WHAT TO DO – Where a line contains "cauchuan99.com (46, 2340)", start there and write out that line and each one after it, word for word, through the final line of the entries; add nothing else.

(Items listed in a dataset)
-*-

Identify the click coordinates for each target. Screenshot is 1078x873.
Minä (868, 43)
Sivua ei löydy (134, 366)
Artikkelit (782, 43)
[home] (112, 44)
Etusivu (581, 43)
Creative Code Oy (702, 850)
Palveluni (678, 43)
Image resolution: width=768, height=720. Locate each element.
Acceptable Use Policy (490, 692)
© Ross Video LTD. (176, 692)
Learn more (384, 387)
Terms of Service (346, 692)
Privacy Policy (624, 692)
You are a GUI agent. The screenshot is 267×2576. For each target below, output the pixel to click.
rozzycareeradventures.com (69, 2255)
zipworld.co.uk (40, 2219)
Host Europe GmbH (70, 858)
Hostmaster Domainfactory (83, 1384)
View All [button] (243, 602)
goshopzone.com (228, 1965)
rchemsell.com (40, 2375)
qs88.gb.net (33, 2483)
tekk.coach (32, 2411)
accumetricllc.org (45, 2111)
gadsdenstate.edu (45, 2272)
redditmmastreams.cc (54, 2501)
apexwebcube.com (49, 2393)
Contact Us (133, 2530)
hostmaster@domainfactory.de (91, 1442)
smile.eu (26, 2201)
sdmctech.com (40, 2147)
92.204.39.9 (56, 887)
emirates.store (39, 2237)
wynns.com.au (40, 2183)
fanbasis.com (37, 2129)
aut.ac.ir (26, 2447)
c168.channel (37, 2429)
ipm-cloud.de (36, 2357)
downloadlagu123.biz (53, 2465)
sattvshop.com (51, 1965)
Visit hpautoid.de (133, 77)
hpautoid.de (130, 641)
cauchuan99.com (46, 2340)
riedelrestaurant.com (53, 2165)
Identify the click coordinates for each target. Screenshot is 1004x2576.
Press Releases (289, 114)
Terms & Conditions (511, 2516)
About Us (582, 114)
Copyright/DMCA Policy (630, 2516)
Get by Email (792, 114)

-*-

WRITTEN REPLY –
cauchuan99.com (46, 2340)
riedelrestaurant.com (53, 2165)
Identify the click coordinates for each target. Screenshot is 1004x2576.
Press Releases (289, 114)
Terms & Conditions (511, 2516)
About Us (582, 114)
Copyright/DMCA Policy (630, 2516)
Get by Email (792, 114)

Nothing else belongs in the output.